• [HOW TO COMPLETE THIS TASK]: In your copy of the entries below, keep every word exactly and leave out all images.

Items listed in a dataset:
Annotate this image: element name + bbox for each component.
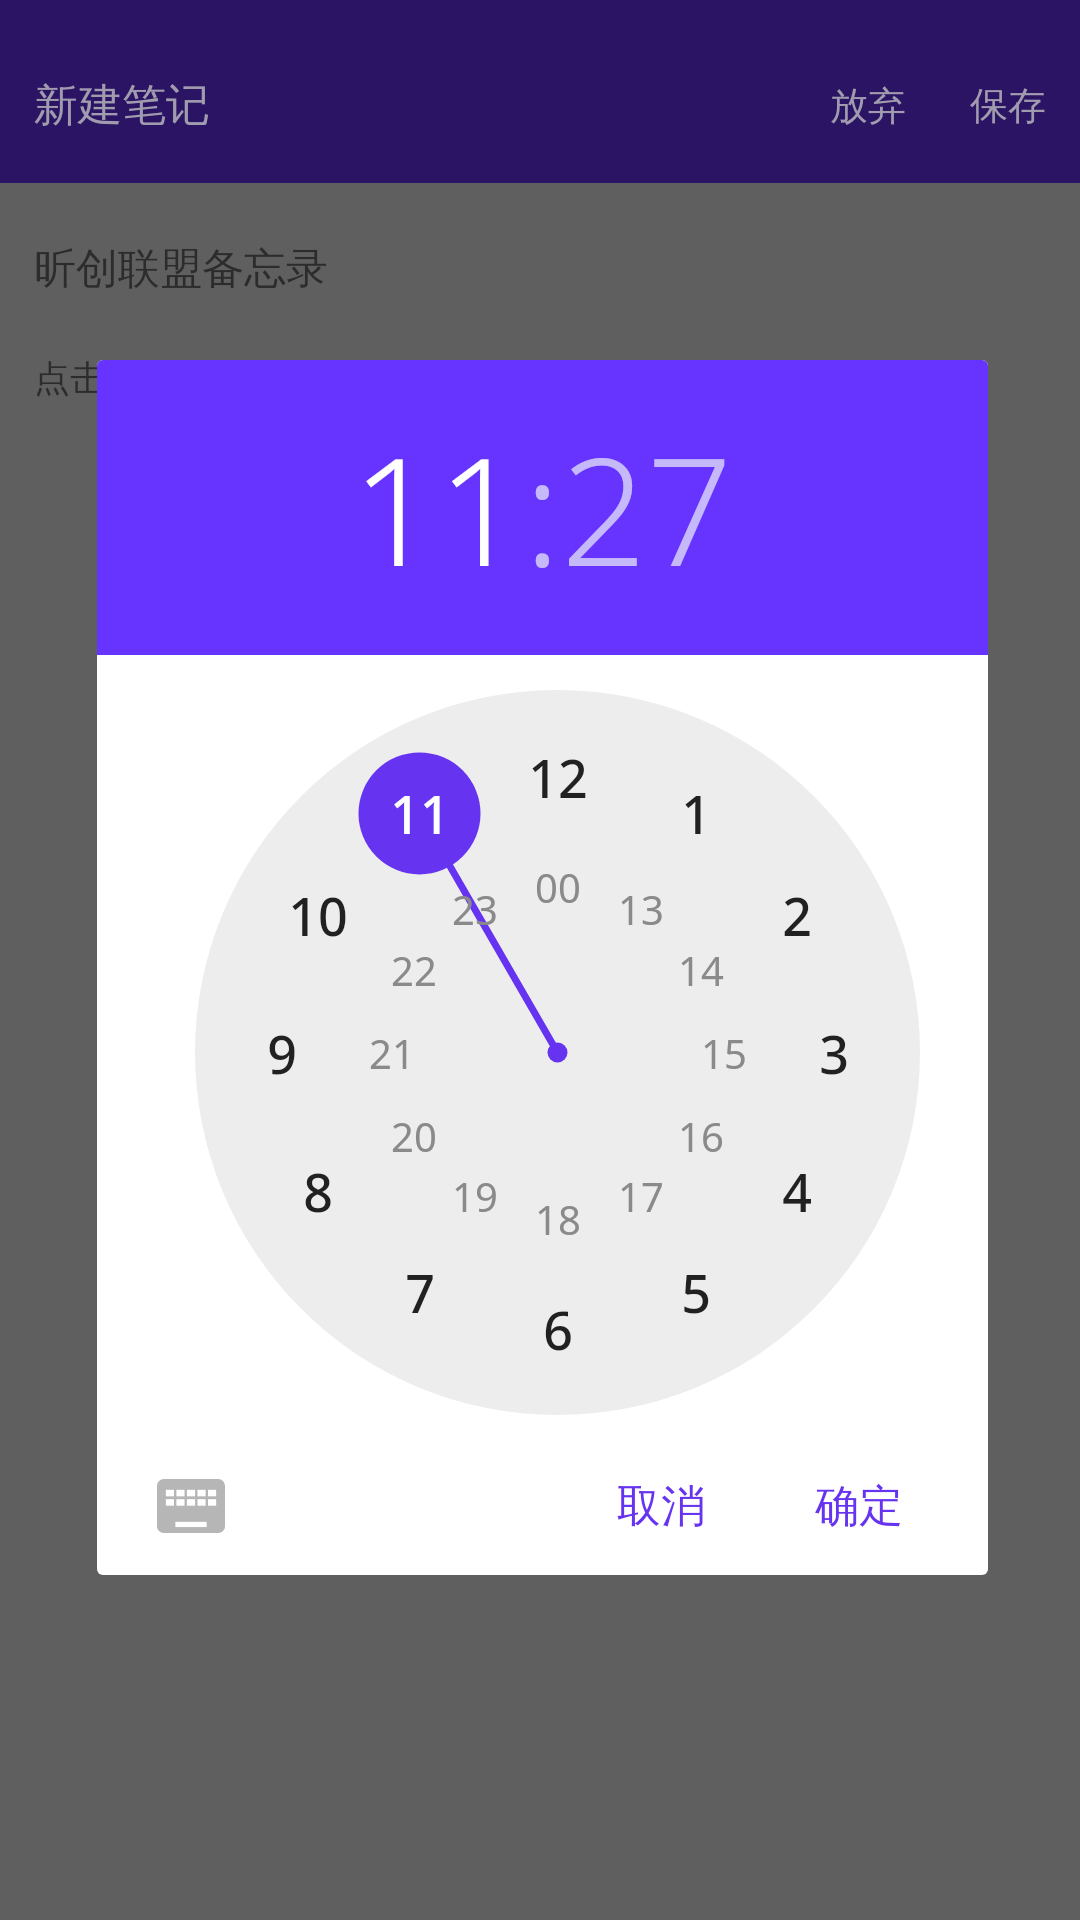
button[interactable]: 7 [360,1257,480,1327]
staticText: 8 [303,1156,333,1226]
button[interactable]: 5 [636,1257,756,1327]
button[interactable]: 11 [352,406,524,610]
staticText: 12 [528,742,588,812]
staticText: 14 [678,943,724,997]
staticText: 17 [618,1169,664,1223]
staticText: 新建笔记 [34,78,210,133]
button[interactable]: 8 [258,1156,378,1226]
button[interactable]: 22 [354,935,474,1005]
staticText: 15 [701,1026,747,1080]
button[interactable]: Switch to text input [155,1477,227,1535]
button[interactable]: 3 [774,1018,894,1088]
staticText: 11 [390,778,450,848]
button[interactable]: 19 [415,1161,535,1231]
button[interactable]: 确定 [803,1467,915,1546]
staticText: 6 [543,1294,573,1364]
button[interactable]: 6 [498,1294,618,1364]
button[interactable]: 10 [258,880,378,950]
button[interactable]: 12 [498,742,618,812]
button[interactable]: 23 [415,874,535,944]
button[interactable]: 9 [222,1018,342,1088]
button[interactable]: 21 [332,1018,452,1088]
button[interactable]: 13 [581,874,701,944]
button[interactable]: 取消 [605,1467,717,1546]
staticText: 13 [618,882,664,936]
staticText: 10 [288,880,348,950]
staticText: 21 [369,1026,415,1080]
staticText: 18 [535,1192,581,1246]
button[interactable]: 00 [498,852,618,922]
button[interactable]: 11 [360,778,480,848]
button[interactable]: 18 [498,1184,618,1254]
staticText: 5 [681,1257,711,1327]
staticText: : [524,406,561,610]
staticText: 3 [819,1018,849,1088]
staticText: 昕创联盟备忘录 [34,243,328,296]
staticText: 22 [391,943,437,997]
staticText: 19 [452,1169,498,1223]
staticText: 点击此处添加内容 [34,356,322,401]
button[interactable]: 17 [581,1161,701,1231]
button[interactable]: 15 [664,1018,784,1088]
staticText: 4 [782,1156,812,1226]
button[interactable]: 2 [737,880,857,950]
staticText: 16 [678,1109,724,1163]
staticText: 20 [391,1109,437,1163]
button[interactable]: 1 [636,778,756,848]
staticText: 23 [452,882,498,936]
button[interactable]: 20 [354,1101,474,1171]
button[interactable]: 4 [737,1156,857,1226]
staticText: 00 [535,860,581,914]
button[interactable]: 放弃 [810,72,926,140]
staticText: 7 [405,1257,435,1327]
button[interactable]: 14 [641,935,761,1005]
staticText: 1 [681,778,711,848]
staticText: 2 [782,880,812,950]
staticText: 9 [267,1018,297,1088]
button[interactable]: 16 [641,1101,761,1171]
button[interactable]: 保存 [950,72,1066,140]
button[interactable]: 27 [561,406,733,610]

• [FINAL ANSWER]:
Annotate this image: element name + bbox for each component.
button[interactable]: 7 [360,1257,480,1327]
staticText: 8 [303,1156,333,1226]
button[interactable]: 5 [636,1257,756,1327]
button[interactable]: 11 [352,406,524,610]
staticText: 12 [528,742,588,812]
staticText: 14 [678,943,724,997]
staticText: 17 [618,1169,664,1223]
staticText: 新建笔记 [34,78,210,133]
button[interactable]: 8 [258,1156,378,1226]
button[interactable]: 22 [354,935,474,1005]
staticText: 15 [701,1026,747,1080]
button[interactable]: Switch to text input [155,1477,227,1535]
button[interactable]: 3 [774,1018,894,1088]
staticText: 11 [390,778,450,848]
button[interactable]: 19 [415,1161,535,1231]
button[interactable]: 确定 [803,1467,915,1546]
staticText: 6 [543,1294,573,1364]
button[interactable]: 6 [498,1294,618,1364]
button[interactable]: 10 [258,880,378,950]
button[interactable]: 12 [498,742,618,812]
button[interactable]: 23 [415,874,535,944]
button[interactable]: 9 [222,1018,342,1088]
button[interactable]: 21 [332,1018,452,1088]
button[interactable]: 13 [581,874,701,944]
button[interactable]: 取消 [605,1467,717,1546]
staticText: 13 [618,882,664,936]
staticText: 10 [288,880,348,950]
staticText: 21 [369,1026,415,1080]
staticText: 18 [535,1192,581,1246]
button[interactable]: 00 [498,852,618,922]
button[interactable]: 11 [360,778,480,848]
button[interactable]: 18 [498,1184,618,1254]
staticText: 5 [681,1257,711,1327]
staticText: : [524,406,561,610]
staticText: 3 [819,1018,849,1088]
staticText: 昕创联盟备忘录 [34,243,328,296]
staticText: 22 [391,943,437,997]
staticText: 19 [452,1169,498,1223]
staticText: 点击此处添加内容 [34,356,322,401]
button[interactable]: 17 [581,1161,701,1231]
button[interactable]: 15 [664,1018,784,1088]
staticText: 4 [782,1156,812,1226]
button[interactable]: 2 [737,880,857,950]
staticText: 16 [678,1109,724,1163]
staticText: 20 [391,1109,437,1163]
button[interactable]: 1 [636,778,756,848]
staticText: 23 [452,882,498,936]
button[interactable]: 20 [354,1101,474,1171]
button[interactable]: 4 [737,1156,857,1226]
staticText: 00 [535,860,581,914]
button[interactable]: 放弃 [810,72,926,140]
staticText: 7 [405,1257,435,1327]
button[interactable]: 14 [641,935,761,1005]
staticText: 1 [681,778,711,848]
staticText: 2 [782,880,812,950]
staticText: 9 [267,1018,297,1088]
button[interactable]: 16 [641,1101,761,1171]
button[interactable]: 保存 [950,72,1066,140]
button[interactable]: 27 [561,406,733,610]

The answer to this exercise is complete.